Action item: Your job is to set down the stretch of entries that opens with the line containing "Buscador de articulos" and closes with the line containing "Se un patrocinador". Keep both end lines, copy each exactly, and add nothing.

[Source records]
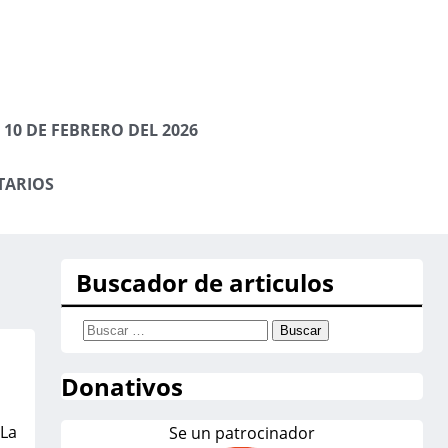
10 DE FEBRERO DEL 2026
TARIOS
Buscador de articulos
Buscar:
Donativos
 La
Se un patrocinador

--

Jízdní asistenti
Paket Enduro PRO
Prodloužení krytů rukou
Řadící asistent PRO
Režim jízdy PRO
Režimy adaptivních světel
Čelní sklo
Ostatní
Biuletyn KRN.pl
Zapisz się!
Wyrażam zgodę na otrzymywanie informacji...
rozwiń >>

Output of the exercise:
Buscador de articulos
Buscar:
Donativos
 La
Se un patrocinador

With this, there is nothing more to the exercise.